İslâm; akla, bilime, insana verdiği değerle, bilimsel ve teknolojik yenilenme hızıyla, hareket tarzıyla, olaylara bakışıyla, zamanın, medeniyetin önünde gitmeyi, öncü, önder ve yol gösterici olmayı temsil ve tavsiye eden bir dindir.
Fakat birileri çıkarları uğruna İslâm’ı kişilere, partilere, cemaatlere, tarikatlara bağlayıp dinde yeri olmayan canlı, cansız kutsallarla donatılmış, uydurulmuş bir inanç sistemiyle İslâm’ın hızını ve yolunu kestiler.
İnsanlığın önünü açması, özgürleştirmesi, medeniyete öncü olması gereken İslâm’ın sosyal hayata etkilerini arka plana iten bu yapı ve kişiler bilim, gelişme, aydınlanma, teknoloji, edebiyat, sanat ve ekonomi ile İslâm’ın, bir adım ötesinde insan ile İslâm’ın ve en tehlikelisi kul ile Allah’ın arasına duvar ördüler, kul ile Allah arasına girdiler.
Bugün İslâm’a baktığımızda; partilerle, cemaatlerle, tarikatlarla, mezheplerle bölünmüş Müslümanları, biat edilen liderlerin, hocaların, şeyhlerin ve avanelerinin din ile aldattığı, baskı altına aldığı, kula kul ettiği insanları ve İslâm düşmanlarının rahatlıkla girip çıktığı sonuna kadar açık bir sürü fitne, fesat kapısını görüyoruz.
İslâm karşıtları da özgür, müreffeh, uyanık, güçlü, egemen olan, bilim, teknoloji, felsefe, edebiyat, sanat ve ekonomi alanlarında başarılı bir Müslüman toplumuna karşı oldukları için kendi lehlerine açılan bu fitne, fesat kapılarını kullanarak İslâm’ı insan hayatından çıkarmak için her alanda, her fırsatta, her şekilde dine saldırmaktadırlar.
İslâm yeknesaklığı kabul etmemekte, toplumları uyandırmakta, insanları harekete geçirmekte, sömürgeciliğe, emperyalizme, kulun kullara teslimiyetine son vererek insanları özgür kılmaktadır.

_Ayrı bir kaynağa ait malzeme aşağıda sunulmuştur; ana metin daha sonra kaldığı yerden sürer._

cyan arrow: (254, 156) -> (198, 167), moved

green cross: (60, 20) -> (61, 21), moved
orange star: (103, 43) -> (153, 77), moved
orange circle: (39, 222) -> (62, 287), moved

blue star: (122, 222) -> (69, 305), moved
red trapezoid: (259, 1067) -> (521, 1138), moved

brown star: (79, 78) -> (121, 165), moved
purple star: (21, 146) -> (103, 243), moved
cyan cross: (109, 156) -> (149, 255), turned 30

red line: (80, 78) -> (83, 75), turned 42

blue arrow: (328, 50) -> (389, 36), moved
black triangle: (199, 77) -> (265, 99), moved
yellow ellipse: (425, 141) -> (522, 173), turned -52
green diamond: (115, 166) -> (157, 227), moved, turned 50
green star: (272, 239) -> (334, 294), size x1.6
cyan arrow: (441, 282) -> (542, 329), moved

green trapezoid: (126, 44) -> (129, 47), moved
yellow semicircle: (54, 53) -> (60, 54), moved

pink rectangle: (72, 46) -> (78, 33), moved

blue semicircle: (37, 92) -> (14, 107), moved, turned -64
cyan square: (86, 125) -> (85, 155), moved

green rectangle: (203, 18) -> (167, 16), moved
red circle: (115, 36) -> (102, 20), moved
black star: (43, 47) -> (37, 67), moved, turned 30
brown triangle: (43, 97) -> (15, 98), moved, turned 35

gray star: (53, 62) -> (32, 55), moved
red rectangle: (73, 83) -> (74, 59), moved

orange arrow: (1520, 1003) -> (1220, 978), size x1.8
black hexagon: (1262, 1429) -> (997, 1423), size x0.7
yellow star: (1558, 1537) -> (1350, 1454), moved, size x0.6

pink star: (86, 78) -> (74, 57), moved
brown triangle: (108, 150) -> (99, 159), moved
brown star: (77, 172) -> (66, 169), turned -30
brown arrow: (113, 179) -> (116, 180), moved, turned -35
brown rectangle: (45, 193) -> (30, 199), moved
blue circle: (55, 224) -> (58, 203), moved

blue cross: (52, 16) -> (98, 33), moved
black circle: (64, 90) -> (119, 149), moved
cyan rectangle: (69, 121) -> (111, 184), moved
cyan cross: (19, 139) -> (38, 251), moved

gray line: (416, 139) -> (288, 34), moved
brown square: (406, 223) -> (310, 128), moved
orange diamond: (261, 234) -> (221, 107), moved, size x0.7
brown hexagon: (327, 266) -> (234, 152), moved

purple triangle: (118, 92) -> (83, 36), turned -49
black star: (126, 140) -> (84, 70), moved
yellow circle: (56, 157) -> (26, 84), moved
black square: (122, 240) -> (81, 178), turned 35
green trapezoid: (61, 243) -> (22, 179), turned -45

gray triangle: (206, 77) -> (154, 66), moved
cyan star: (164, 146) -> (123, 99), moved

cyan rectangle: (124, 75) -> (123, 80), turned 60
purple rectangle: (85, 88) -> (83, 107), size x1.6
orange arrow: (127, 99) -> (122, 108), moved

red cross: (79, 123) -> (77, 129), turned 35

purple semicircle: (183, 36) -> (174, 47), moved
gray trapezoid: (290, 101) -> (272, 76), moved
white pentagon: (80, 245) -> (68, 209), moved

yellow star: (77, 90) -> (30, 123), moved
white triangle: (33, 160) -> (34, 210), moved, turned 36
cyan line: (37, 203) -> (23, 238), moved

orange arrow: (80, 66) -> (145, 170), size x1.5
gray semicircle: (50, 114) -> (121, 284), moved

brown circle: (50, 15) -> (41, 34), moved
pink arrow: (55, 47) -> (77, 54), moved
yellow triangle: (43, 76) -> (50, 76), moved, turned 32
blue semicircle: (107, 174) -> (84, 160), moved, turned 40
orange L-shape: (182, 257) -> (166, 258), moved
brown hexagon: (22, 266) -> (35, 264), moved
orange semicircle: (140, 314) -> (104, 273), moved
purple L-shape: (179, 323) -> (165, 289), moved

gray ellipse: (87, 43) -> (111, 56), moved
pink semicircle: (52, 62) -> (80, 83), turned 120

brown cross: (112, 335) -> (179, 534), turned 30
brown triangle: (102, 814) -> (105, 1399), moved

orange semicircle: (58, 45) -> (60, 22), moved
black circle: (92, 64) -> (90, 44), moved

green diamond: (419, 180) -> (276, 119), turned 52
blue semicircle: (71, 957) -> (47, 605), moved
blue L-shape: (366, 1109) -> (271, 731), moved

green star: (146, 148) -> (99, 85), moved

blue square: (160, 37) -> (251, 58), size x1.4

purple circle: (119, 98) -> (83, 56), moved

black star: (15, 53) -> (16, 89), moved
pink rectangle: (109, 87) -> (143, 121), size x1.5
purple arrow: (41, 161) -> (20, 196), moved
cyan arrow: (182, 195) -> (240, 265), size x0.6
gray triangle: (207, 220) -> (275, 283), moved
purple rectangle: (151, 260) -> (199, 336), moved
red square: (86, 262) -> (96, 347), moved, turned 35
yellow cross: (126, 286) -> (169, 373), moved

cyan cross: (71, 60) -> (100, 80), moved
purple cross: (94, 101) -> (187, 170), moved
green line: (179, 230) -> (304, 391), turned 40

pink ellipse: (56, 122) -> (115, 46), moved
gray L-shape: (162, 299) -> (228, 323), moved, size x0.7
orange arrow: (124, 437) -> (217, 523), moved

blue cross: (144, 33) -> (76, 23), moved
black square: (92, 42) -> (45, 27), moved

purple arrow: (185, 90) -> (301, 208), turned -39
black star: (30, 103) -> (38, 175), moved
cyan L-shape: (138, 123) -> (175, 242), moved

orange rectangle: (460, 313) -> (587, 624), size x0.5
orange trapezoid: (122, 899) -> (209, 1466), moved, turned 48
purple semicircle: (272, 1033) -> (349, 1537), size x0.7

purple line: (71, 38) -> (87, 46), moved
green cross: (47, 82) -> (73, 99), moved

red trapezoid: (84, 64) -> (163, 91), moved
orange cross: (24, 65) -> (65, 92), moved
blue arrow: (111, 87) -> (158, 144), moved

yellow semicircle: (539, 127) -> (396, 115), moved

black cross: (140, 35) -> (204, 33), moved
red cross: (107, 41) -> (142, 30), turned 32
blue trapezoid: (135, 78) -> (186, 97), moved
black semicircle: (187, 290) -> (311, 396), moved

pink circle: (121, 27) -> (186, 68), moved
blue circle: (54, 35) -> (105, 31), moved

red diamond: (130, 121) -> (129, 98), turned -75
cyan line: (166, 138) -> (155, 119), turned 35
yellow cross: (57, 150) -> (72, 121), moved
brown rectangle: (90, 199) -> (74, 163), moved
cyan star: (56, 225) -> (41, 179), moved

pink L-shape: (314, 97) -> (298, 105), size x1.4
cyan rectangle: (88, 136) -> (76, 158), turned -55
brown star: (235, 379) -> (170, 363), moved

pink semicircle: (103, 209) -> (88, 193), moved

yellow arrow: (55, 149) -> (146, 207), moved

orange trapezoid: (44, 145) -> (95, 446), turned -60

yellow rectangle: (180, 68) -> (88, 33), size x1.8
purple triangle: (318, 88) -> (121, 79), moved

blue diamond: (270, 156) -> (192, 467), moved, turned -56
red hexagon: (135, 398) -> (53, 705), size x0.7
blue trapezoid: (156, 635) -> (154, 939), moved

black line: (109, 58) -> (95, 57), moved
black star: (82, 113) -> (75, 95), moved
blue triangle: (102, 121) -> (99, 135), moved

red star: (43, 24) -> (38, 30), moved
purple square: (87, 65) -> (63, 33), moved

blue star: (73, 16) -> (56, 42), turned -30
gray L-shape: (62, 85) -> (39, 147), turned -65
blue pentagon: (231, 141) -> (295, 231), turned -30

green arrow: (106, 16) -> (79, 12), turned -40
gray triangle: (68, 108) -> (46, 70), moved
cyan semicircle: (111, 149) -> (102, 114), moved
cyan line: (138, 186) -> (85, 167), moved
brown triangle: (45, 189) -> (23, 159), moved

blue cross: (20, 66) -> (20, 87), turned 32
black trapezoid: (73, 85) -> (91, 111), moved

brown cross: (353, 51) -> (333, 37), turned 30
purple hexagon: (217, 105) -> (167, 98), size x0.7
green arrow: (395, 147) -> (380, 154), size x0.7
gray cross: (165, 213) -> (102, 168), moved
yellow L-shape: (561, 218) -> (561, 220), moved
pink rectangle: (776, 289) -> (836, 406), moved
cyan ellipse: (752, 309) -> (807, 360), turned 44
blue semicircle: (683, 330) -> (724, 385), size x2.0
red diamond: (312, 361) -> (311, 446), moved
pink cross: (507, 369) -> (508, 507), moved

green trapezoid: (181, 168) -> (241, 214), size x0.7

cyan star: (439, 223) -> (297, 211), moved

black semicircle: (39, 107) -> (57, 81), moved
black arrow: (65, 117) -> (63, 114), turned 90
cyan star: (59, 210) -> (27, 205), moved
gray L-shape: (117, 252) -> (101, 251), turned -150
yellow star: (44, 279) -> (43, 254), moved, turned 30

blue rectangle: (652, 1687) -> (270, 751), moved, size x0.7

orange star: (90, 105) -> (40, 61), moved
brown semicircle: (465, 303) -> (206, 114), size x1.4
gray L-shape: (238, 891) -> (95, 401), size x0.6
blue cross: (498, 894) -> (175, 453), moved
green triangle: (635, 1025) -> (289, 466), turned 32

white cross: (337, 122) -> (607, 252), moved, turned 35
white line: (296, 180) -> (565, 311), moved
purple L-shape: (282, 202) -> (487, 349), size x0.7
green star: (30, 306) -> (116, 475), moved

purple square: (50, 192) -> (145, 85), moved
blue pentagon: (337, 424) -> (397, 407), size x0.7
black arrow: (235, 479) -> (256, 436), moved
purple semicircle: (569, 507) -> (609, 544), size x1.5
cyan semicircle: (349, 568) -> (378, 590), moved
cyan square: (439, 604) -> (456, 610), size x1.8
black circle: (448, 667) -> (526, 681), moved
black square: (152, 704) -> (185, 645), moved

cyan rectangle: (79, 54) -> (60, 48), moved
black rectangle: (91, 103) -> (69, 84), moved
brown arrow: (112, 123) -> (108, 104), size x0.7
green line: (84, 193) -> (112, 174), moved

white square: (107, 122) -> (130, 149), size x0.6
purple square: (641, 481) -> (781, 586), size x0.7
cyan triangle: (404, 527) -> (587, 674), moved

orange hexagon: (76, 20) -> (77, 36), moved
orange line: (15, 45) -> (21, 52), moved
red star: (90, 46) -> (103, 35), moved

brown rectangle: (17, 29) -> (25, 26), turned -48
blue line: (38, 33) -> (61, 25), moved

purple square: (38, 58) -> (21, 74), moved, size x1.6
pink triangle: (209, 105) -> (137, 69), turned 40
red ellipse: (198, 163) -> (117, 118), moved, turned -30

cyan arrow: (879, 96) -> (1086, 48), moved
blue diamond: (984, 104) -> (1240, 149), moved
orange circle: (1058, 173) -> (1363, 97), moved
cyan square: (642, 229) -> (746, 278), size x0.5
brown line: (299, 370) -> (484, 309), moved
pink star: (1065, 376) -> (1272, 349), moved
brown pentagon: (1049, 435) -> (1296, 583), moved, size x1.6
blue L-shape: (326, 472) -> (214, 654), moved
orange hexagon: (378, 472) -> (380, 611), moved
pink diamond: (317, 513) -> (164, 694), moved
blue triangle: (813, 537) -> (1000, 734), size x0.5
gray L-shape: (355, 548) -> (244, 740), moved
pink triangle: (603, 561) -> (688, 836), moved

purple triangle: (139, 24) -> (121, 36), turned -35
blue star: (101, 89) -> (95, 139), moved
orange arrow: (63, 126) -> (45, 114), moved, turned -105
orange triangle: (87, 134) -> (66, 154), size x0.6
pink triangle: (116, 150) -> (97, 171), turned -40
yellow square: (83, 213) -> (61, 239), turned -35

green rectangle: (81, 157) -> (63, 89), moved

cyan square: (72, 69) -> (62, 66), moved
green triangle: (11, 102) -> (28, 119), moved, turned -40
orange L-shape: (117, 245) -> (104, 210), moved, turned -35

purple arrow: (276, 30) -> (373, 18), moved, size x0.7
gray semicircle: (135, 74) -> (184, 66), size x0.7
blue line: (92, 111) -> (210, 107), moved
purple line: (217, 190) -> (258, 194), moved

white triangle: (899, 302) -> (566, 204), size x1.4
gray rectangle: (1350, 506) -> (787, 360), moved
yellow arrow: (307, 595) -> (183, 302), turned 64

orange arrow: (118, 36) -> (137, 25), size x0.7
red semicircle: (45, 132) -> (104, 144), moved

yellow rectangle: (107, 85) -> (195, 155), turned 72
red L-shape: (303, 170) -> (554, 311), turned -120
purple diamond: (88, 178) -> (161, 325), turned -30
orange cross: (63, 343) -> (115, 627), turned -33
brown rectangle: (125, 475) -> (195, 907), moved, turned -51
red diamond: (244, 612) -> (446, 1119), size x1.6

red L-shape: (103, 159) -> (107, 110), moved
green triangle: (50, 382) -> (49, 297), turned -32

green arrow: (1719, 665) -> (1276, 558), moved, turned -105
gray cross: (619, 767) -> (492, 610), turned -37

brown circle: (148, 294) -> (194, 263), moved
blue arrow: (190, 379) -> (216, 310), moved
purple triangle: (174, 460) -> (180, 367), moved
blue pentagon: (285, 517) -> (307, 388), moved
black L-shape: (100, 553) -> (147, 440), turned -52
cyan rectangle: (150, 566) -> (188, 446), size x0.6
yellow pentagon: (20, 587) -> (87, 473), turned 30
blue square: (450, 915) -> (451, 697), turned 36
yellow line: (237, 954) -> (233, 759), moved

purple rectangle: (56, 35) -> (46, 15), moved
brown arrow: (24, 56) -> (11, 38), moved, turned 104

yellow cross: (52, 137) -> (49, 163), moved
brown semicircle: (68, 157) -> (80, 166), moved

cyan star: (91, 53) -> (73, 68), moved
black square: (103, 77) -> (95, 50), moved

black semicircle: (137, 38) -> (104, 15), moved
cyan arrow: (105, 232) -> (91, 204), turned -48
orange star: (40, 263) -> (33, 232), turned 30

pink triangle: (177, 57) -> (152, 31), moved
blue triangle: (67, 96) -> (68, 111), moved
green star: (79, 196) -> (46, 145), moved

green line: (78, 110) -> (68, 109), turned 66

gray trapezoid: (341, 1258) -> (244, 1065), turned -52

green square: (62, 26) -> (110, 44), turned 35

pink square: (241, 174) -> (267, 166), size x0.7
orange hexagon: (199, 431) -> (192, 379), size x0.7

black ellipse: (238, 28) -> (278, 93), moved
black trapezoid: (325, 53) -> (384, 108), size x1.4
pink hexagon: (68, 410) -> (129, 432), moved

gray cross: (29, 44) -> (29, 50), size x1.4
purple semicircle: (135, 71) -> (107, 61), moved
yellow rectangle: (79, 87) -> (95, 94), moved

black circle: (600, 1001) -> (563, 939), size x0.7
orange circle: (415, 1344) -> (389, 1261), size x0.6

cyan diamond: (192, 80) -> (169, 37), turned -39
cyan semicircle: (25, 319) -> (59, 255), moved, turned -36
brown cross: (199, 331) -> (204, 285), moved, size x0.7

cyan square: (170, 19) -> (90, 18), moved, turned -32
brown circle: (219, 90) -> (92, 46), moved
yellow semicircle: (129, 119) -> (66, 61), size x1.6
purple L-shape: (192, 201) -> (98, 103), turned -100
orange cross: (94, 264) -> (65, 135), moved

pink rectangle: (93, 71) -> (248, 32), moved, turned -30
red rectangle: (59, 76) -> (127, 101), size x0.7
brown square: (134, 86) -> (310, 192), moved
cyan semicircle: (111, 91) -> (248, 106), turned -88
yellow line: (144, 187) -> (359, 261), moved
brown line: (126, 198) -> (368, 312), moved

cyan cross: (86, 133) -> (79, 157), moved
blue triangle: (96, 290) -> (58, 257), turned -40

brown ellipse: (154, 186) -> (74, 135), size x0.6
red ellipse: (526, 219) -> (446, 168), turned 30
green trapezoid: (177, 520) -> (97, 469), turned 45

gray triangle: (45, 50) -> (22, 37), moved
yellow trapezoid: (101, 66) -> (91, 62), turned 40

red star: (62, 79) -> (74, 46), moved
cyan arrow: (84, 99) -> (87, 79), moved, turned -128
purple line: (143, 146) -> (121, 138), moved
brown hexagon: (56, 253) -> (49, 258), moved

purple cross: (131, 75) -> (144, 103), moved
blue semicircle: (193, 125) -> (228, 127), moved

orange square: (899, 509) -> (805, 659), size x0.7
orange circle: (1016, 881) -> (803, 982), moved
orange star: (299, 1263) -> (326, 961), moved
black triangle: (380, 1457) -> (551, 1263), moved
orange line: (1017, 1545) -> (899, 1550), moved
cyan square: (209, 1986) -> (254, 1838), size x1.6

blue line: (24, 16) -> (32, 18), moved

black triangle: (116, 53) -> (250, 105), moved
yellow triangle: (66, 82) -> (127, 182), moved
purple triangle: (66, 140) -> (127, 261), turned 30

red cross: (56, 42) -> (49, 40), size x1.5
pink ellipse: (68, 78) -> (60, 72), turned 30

Emperyalist, sömürgeci İslâm düşmanları da aklını kullanabilen, güçlü ve özgür, kendini yenileyen, maddi ve manevi olarak zengin, bilim, edebiyat, sanat, kültür alanlarında başarılı, medeni ve sosyal hayat ile barışık Müslümanları istememektedir.
Bu sebeple İslâm karşıtlarının ibadetlerimizde, camilerimizde, namazımızda, başörtümüzde, orucumuzda gözü, İslâm ahlakını yaşamayan, dinden habersiz, kula kul olmuş, uydurulmuş bilgilerle kendince bir din yaşayan Müslümanlarla da işleri yoktur.
Onlar İslâm’ın gerçek gücü olan İslâm ahlâkının, İslâm’ın asra, medeniyete öncülük etmesine sebep olan bilime, teknolojiye ve insana, insani değerlere, insan özgürlüğüne verdiği değerin ve bu sebeplerle bilinçli Müslümanların peşindedir, düşmanlıkları bunlaradır, alt etmek istedikleri budur ve ne yazıktır ki başarılı oldukları görülmektedir.
İslâm düşmanları; dinini, aklını biat ettikleri kişilere ve gruplara teslim etmiş, kendi fikri, düşüncesi olmayan, özgürlük nedir bilmeyen, kimliksiz, kişiliksiz, partilere, cemaatlere, tarikatlara bölünmüş, birbirine düşman, cahil bir İslâm toplumu istemektedir. Burada da başarısız oldukları söylenemez.
Yoksa camiye gitmişsin, ibadet etmişsin, namaz kılmışsın, oruç tutmuşsun, başını örtmüşsün, sana ne dediğini, senden ne istediğini bilmeden, senden istediği hayatı yaşamadan Kur’an okumuşsun onların umurlarında değildir.
Onların derdi senin hayatını değiştirmeyen, seni iyi ve ahlâklı insan yapmayan, seni Allah’a ulaştırmayan ibadetlerle, giydiğin kıyafetlerle, seni kula kul, dünyaya köle eden, biat ettiğin hoca, lider, şeyh gibi aciz insanlarla ve seni Allah’tan eden uydurulmuş dinle değildir. Onların derdi bütün bu hatalardan ve saçmalıklardan uzak olan gerçek İslâm’la ve gerçek İslâm’ı yaşayan müminlerledir.